Start of EXTRACTED DATA

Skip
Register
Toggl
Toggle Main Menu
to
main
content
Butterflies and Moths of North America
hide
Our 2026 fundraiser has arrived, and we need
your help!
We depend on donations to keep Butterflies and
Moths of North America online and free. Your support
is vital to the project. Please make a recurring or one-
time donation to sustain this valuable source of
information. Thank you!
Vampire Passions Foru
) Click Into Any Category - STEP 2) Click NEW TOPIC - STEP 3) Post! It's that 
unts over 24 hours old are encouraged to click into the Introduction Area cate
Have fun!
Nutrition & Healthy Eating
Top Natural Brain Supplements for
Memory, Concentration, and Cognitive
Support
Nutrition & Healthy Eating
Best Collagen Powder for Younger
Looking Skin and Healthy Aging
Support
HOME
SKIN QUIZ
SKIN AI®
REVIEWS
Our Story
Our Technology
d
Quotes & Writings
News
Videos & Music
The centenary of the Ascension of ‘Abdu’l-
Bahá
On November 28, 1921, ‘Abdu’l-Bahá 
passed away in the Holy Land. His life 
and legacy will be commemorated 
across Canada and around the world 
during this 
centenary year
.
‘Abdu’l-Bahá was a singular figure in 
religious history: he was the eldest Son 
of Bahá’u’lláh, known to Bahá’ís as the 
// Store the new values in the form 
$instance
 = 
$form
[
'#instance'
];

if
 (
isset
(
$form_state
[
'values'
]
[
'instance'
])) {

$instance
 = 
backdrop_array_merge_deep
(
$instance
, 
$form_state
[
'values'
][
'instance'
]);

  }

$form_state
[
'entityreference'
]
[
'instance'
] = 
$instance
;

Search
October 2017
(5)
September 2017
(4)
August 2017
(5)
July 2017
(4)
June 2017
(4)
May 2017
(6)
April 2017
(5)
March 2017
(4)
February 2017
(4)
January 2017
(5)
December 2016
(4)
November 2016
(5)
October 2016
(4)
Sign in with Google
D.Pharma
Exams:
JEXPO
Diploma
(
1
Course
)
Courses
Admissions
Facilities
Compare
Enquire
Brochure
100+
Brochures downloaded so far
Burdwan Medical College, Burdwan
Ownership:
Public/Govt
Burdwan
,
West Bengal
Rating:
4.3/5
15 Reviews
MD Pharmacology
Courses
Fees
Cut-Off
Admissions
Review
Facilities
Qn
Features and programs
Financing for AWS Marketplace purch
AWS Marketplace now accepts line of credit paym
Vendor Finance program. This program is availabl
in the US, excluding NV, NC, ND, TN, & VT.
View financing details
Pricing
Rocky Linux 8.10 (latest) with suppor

End of EXTRACTED DATA

▶ [EXERCISE OBJECTIVE]:
Could you output exactly the lines from the one containing "Videos & Music" to the end of the entries above, both included, and no others?

▶ [ANSWER TO THIS PROBLEM]:
Videos & Music
The centenary of the Ascension of ‘Abdu’l-
Bahá
On November 28, 1921, ‘Abdu’l-Bahá 
passed away in the Holy Land. His life 
and legacy will be commemorated 
across Canada and around the world 
during this 
centenary year
.
‘Abdu’l-Bahá was a singular figure in 
religious history: he was the eldest Son 
of Bahá’u’lláh, known to Bahá’ís as the 
// Store the new values in the form 
$instance
 = 
$form
[
'#instance'
];

if
 (
isset
(
$form_state
[
'values'
]
[
'instance'
])) {

$instance
 = 
backdrop_array_merge_deep
(
$instance
, 
$form_state
[
'values'
][
'instance'
]);

  }

$form_state
[
'entityreference'
]
[
'instance'
] = 
$instance
;

Search
October 2017
(5)
September 2017
(4)
August 2017
(5)
July 2017
(4)
June 2017
(4)
May 2017
(6)
April 2017
(5)
March 2017
(4)
February 2017
(4)
January 2017
(5)
December 2016
(4)
November 2016
(5)
October 2016
(4)
Sign in with Google
D.Pharma
Exams:
JEXPO
Diploma
(
1
Course
)
Courses
Admissions
Facilities
Compare
Enquire
Brochure
100+
Brochures downloaded so far
Burdwan Medical College, Burdwan
Ownership:
Public/Govt
Burdwan
,
West Bengal
Rating:
4.3/5
15 Reviews
MD Pharmacology
Courses
Fees
Cut-Off
Admissions
Review
Facilities
Qn
Features and programs
Financing for AWS Marketplace purch
AWS Marketplace now accepts line of credit paym
Vendor Finance program. This program is availabl
in the US, excluding NV, NC, ND, TN, & VT.
View financing details
Pricing
Rocky Linux 8.10 (latest) with suppor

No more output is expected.